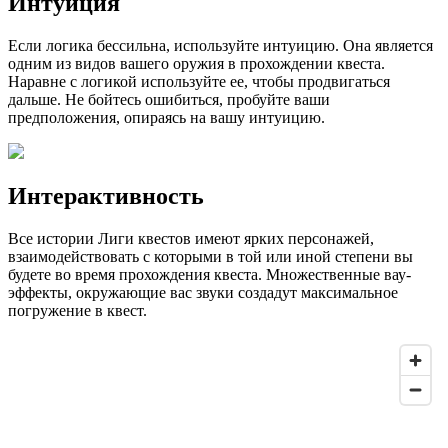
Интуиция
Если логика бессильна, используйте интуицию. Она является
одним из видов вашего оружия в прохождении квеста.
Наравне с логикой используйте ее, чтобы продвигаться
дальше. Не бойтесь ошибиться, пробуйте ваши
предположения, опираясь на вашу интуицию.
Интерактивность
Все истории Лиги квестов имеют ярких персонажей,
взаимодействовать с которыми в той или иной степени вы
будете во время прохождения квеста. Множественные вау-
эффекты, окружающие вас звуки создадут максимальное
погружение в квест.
---
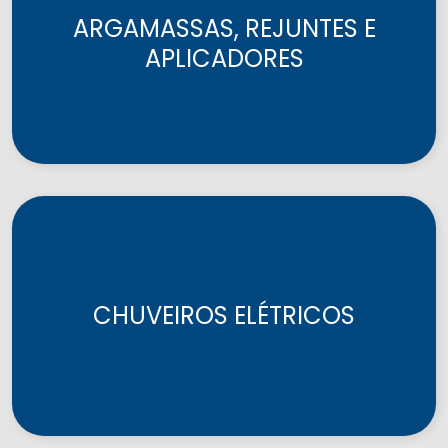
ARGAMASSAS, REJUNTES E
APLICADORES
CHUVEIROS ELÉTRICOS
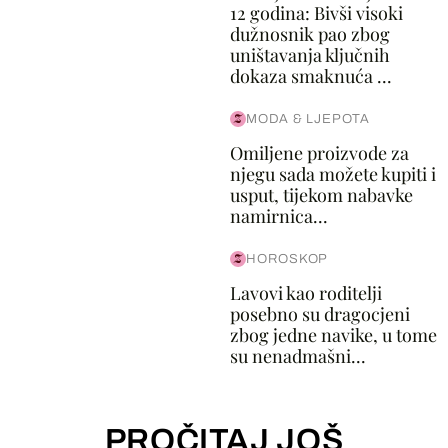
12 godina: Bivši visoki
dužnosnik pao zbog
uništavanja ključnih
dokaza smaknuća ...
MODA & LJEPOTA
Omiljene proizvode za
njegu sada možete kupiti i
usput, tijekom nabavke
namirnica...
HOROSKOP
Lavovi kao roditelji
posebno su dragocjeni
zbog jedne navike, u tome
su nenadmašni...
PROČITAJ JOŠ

About this exercise:
In the data above, find the line with "uništavanja ključnih" and the line with "PROČITAJ JOŠ". Retype both, plus every line between them, exactly.

Task solution:
uništavanja ključnih
dokaza smaknuća ...
MODA & LJEPOTA
Omiljene proizvode za
njegu sada možete kupiti i
usput, tijekom nabavke
namirnica...
HOROSKOP
Lavovi kao roditelji
posebno su dragocjeni
zbog jedne navike, u tome
su nenadmašni...
PROČITAJ JOŠ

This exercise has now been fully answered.